Perkins Admits Palin Pick Purely Political

As we’ve been saying from the moment John McCain picked Sarah Palin to be his running mate, the decision was made for purely political reasons as part of an effort to appease the Religious Right.  In fact, it is a point that is so glaringly obvious that even Tony Perkins admits it:

Tony Perkins, an influential conservative leader, said Wednesday that he viewed Alaska Gov. Sarah Palin’s (R) selection as a “political” pick designed to win over the conservative base and appease social conservatives who had concerns about John McCain.

Perkins, the head of the Family Research Council, said that most conservatives he knew expressed “relief” that Republican presidential candidate McCain did not pick an abortion-rights supporter like Sen. Joe Lieberman (I-Conn.) or former Pennsylvania Gov. Tom Ridge as his running mate.

Palin, on the other hand, was a “brilliant pick from a political standpoint” that helped McCain win over social conservatives.

Perkins, speaking to reporters at a breakfast hosted by The Christian Science Monitor, said the McCain he knows was more likely to pick someone he has known for a while and trusts, like Lieberman or Ridge.

When asked directly then if Perkins viewed Palin as a purely political pick, the religious right leader said, “Yeah, I think so.

“I think it was a very strategic and, in the end, political pick,” Perkins said.

The Swamp has more on the breakfast, including Perkins’ assessment that while it was the Right’s pressure on McCain that caused him to cave, they are not completely satisfied and are warning him that he had better not try to distance himself or his campaign from Palin’s right-wing views:

“He has presented Sarah,” Perkins said this morning, at a breakfast with reporters sponsored by the Christian Science Monitor. “I think he has shown through this process that he is listening.
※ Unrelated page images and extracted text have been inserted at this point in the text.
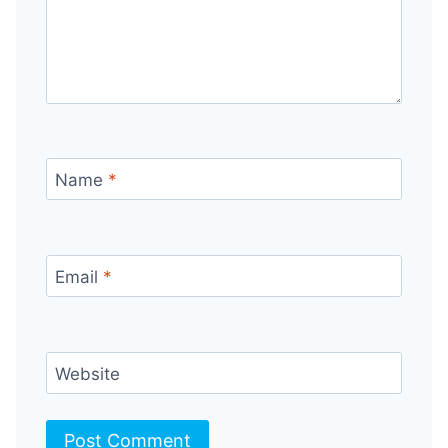
Name
*
Email
*
Website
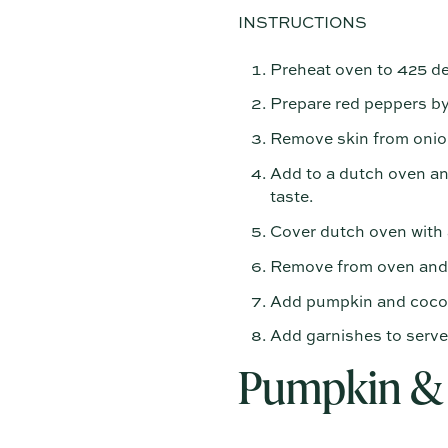
INSTRUCTIONS
Preheat oven to 425 de
Prepare red peppers by
Remove skin from onion
Add to a dutch oven and
taste.
Cover dutch oven with a
Remove from oven and b
Add pumpkin and coconut
Add garnishes to serve
Pumpkin & 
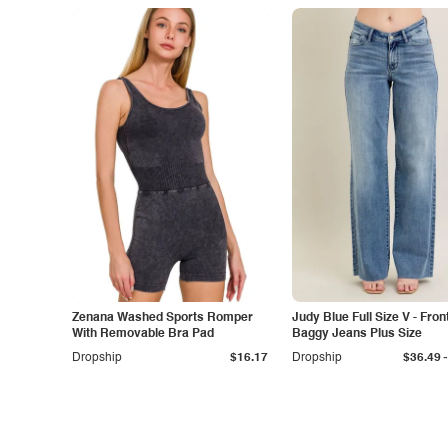
Zenana Washed Sports Romper
Judy Blue Full Size V - Fron
With Removable Bra Pad
Baggy Jeans Plus Size
-
Dropship
$16.17
Dropship
$36.49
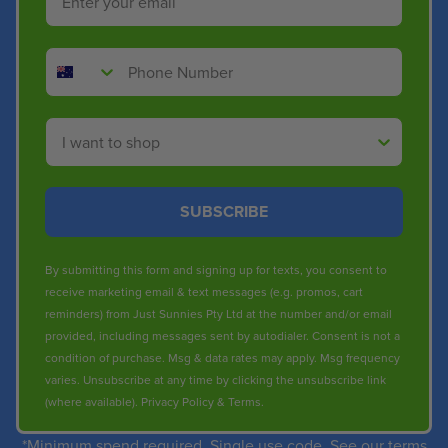
Phone Number
Shop By
SUBSCRIBE
By submitting this form and signing up for texts, you consent to
receive marketing email & text messages (e.g. promos, cart
reminders) from Just Sunnies Pty Ltd at the number and/or email
provided, including messages sent by autodialer. Consent is not a
condition of purchase. Msg & data rates may apply. Msg frequency
varies. Unsubscribe at any time by clicking the unsubscribe link
(where available).
Privacy Policy
&
Terms
.
*Minimum spend required. Single use code. See our terms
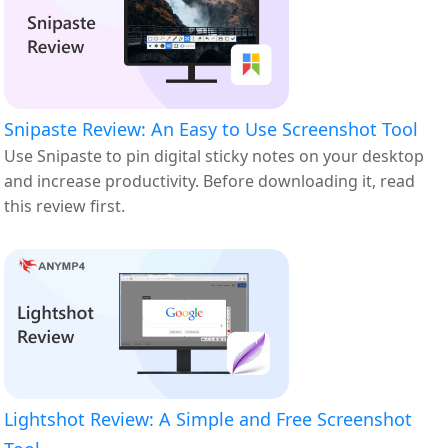
Snipaste Review: An Easy to Use Screenshot Tool
Use Snipaste to pin digital sticky notes on your desktop
and increase productivity. Before downloading it, read
this review first.
Lightshot Review: A Simple and Free Screenshot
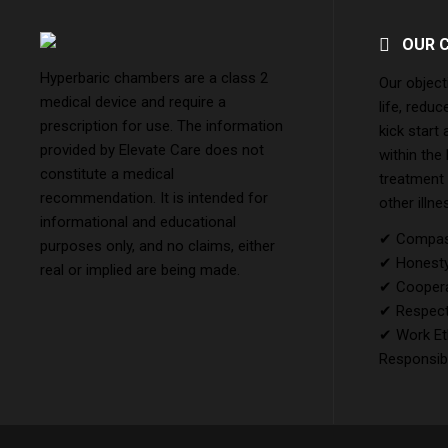
OUR 
Hyperbaric chambers are a class 2
Our object
medical device and require a
life, reduc
prescription for use. The information
kick start
provided by Elevate Care does not
within the
constitute a medical
treatment
recommendation. It is intended for
other illne
informational and educational
✔ Compass
purposes only, and no claims, either
✔ Honesty 
real or implied are being made.
✔ Coopera
✔ Respect
✔ Work Et
Responsibi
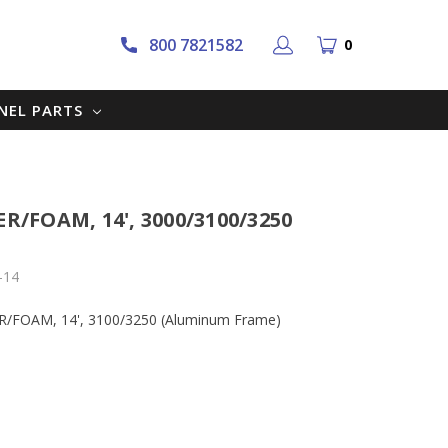
800 7821582
0
NNEL PARTS
ER/FOAM, 14', 3000/3100/3250
-14
BER/FOAM, 14', 3100/3250 (Aluminum Frame)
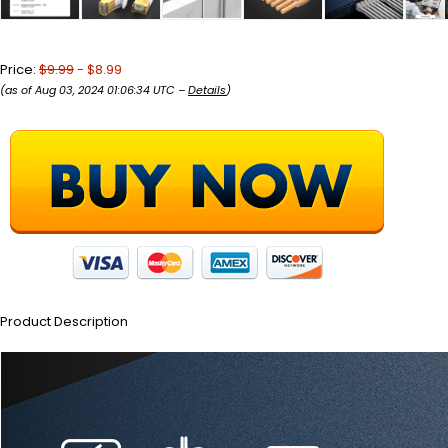
Price:
$9.99
- $8.99
(as of Aug 03, 2024 01:06:34 UTC –
Details
)
Product Description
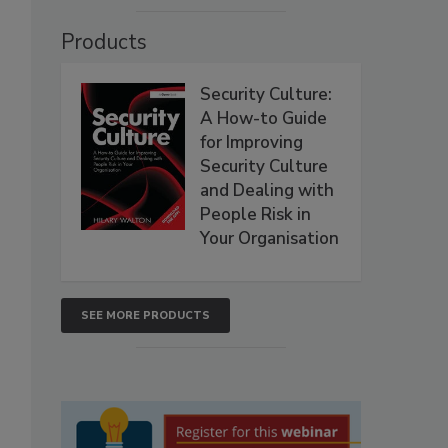
Products
Security Culture:
A How-to Guide
for Improving
Security Culture
and Dealing with
People Risk in
Your Organisation
SEE MORE PRODUCTS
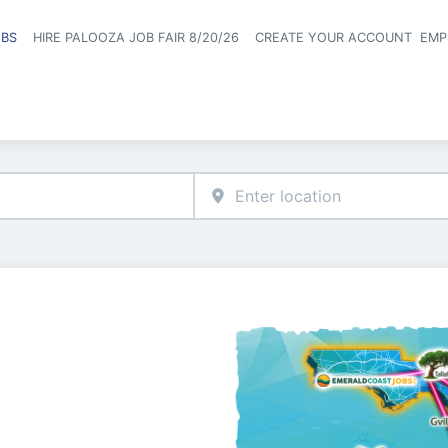
OBS
HIRE PALOOZA JOB FAIR 8/20/26
CREATE YOUR ACCOUNT
EMP
Header naviga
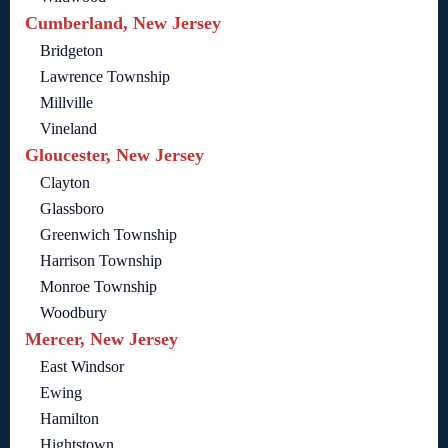
Cumberland, New Jersey
Bridgeton
Lawrence Township
Millville
Vineland
Gloucester, New Jersey
Clayton
Glassboro
Greenwich Township
Harrison Township
Monroe Township
Woodbury
Mercer, New Jersey
East Windsor
Ewing
Hamilton
Hightstown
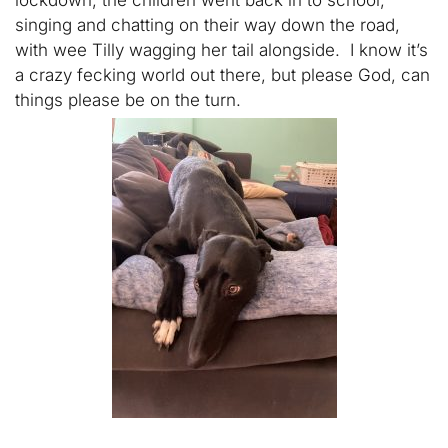
lockdown, the children went back in to school,
singing and chatting on their way down the road,
with wee Tilly wagging her tail alongside. I know it’s
a crazy fecking world out there, but please God, can
things please be on the turn.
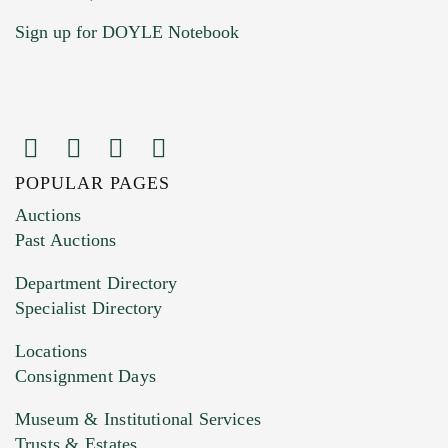
Sign up for DOYLE Notebook
POPULAR PAGES
Auctions
Past Auctions
Department Directory
Specialist Directory
Locations
Consignment Days
Museum & Institutional Services
Trusts & Estates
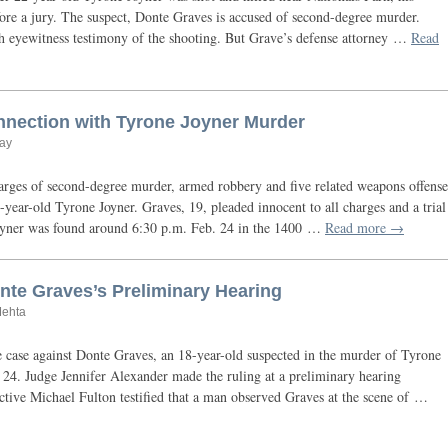
before a jury. The suspect, Donte Graves is accused of second-degree murder.
ith eyewitness testimony of the shooting. But Grave’s defense attorney …
Read
nnection with Tyrone Joyner Murder
ay
ges of second-degree murder, armed robbery and five related weapons offense
-year-old Tyrone Joyner. Graves, 19, pleaded innocent to all charges and a trial
Joyner was found around 6:30 p.m. Feb. 24 in the 1400 …
Read more →
te Graves’s Preliminary Hearing
Mehta
 case against Donte Graves, an 18-year-old suspected in the murder of Tyrone
 24. Judge Jennifer Alexander made the ruling at a preliminary hearing
tive Michael Fulton testified that a man observed Graves at the scene of …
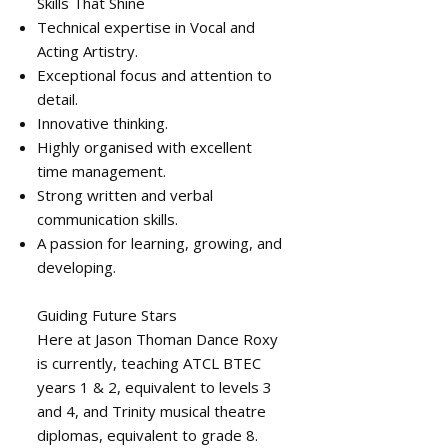
Skills That Shine
Technical expertise in Vocal and
Acting Artistry.
Exceptional focus and attention to
detail.
Innovative thinking.
Highly organised with excellent
time management.
Strong written and verbal
communication skills.
A passion for learning, growing, and
developing.
Guiding Future Stars
Here at Jason Thoman Dance Roxy
is currently, teaching ATCL BTEC
years 1 & 2, equivalent to levels 3
and 4, and Trinity musical theatre
diplomas, equivalent to grade 8.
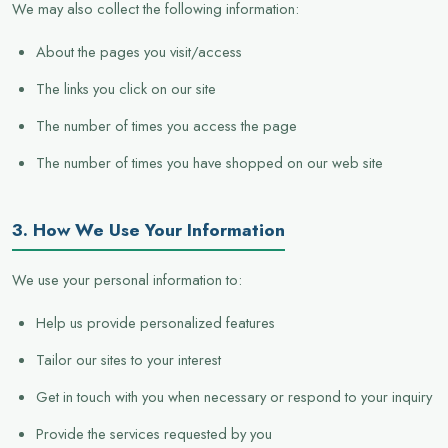
We may also collect the following information:
About the pages you visit/access
The links you click on our site
The number of times you access the page
The number of times you have shopped on our web site
3. How We Use Your Information
We use your personal information to:
Help us provide personalized features
Tailor our sites to your interest
Get in touch with you when necessary or respond to your inquiry
Provide the services requested by you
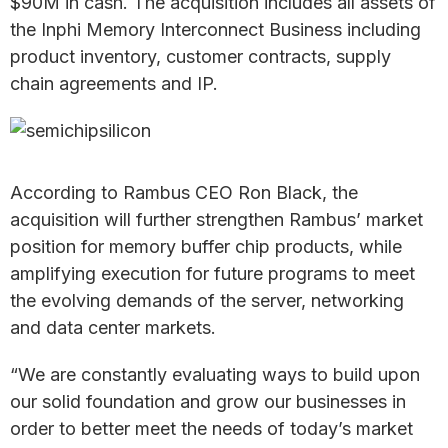
$90M in cash. The acquisition includes all assets of
the Inphi Memory Interconnect Business including
product inventory, customer contracts, supply
chain agreements and IP.
According to Rambus CEO Ron Black, the
acquisition will further strengthen Rambus’ market
position for memory buffer chip products, while
amplifying execution for future programs to meet
the evolving demands of the server, networking
and data center markets.
“We are constantly evaluating ways to build upon
our solid foundation and grow our businesses in
order to better meet the needs of today’s market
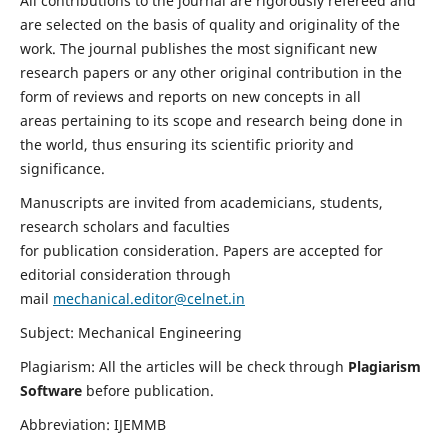
All contributions to the journal are rigorously refereed and
are selected on the basis of quality and originality of the
work. The journal publishes the most significant new
research papers or any other original contribution in the
form of reviews and reports on new concepts in all
areas pertaining to its scope and research being done in
the world, thus ensuring its scientific priority and
significance.
Manuscripts are invited from academicians, students,
research scholars and faculties
for publication consideration. Papers are accepted for
editorial consideration through
mail
mechanical.editor@celnet.in
Subject: Mechanical Engineering
Plagiarism: All the articles will be check through
Plagiarism
Software
before publication.
Abbreviation: IJEMMB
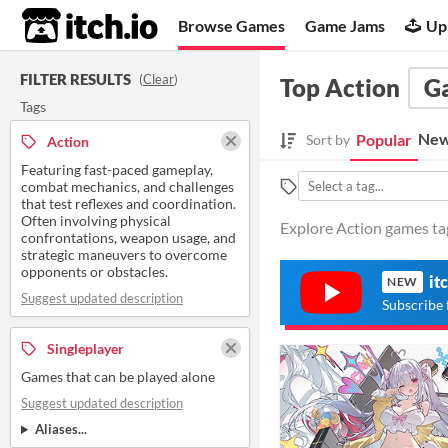
itch.io
Browse Games
Game Jams
Up
FILTER RESULTS
(
Clear
)
Top Action
G
Tags
New
Popular
Sort by
Action
Featuring fast-paced gameplay,
combat mechanics, and challenges
that test reflexes and coordination.
Often involving physical
Explore Action games tag
confrontations, weapon usage, and
strategic maneuvers to overcome
opponents or obstacles.
it
NEW
Suggest updated description
Subscribe 
Singleplayer
Games that can be played alone
Suggest updated description
Aliases...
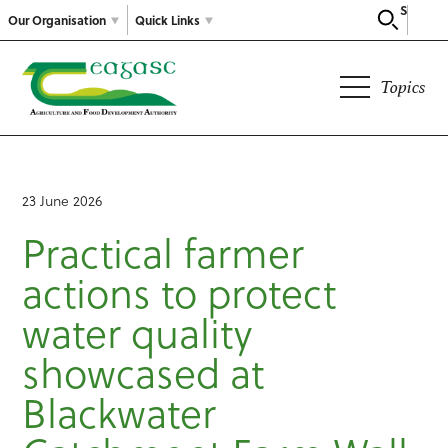
Search
Our Organisation
Quick Links
Topics
23 June 2026
Practical farmer
actions to protect
water quality
showcased at
Blackwater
Maybe he is not looking, but he is listening, and I think that selection is a reflection of that.

“This process of politics is not a clean-cut process,” Perkins suggests. “It is a pushing and shove. There is the external pressure that is applied… In the end, you see if you make advancement. I think in this case, the (McCain) campaign has clearly responded to what so many have been saying… He has been silent on the issues (most important to social conservatives)… He clearly has selected a running mate who is comfortable with those issues…

“That’s not to say that the election is over,” says Perkins, maintaining that conservatives will be looking closely at Palin’s record and how it influences McCain’s agenda as well as what the candidates say to these voters. “We’ve got 60 days… It’s not just the talk, it has to be followed up by action.”

Perkins says he joined those who told the McCain campaign that it should steer clear of picking a running such as Connecticut Sen. Joe Lieberman who supports abortion-rights.

“We were very active in communicating that message both privately and publicly,” Perkins said. “and to be very honest, very pleased with the decision the campaign made in the end.

And, as people examine Palin’s record and discover any fundamentalist positions that may prove distasteful to a broader voting public, Perkins suggests, the McCain campaign will have to be careful to support its running mate. McCain already has distanced himself from people such as the Rev. John Hagee, a conservative preacher whose views trouble many moderates.

As people are examining Palin’s record, Perkins maintains, and if she encounters “attacks on her religion that, because she is Pentecostal she is somehow different, if the campaign tries to run from that or is in retreat, – because they have a history of that — they threw two pastors off the bus earlier this year – if they do that, that would be a fatal error.”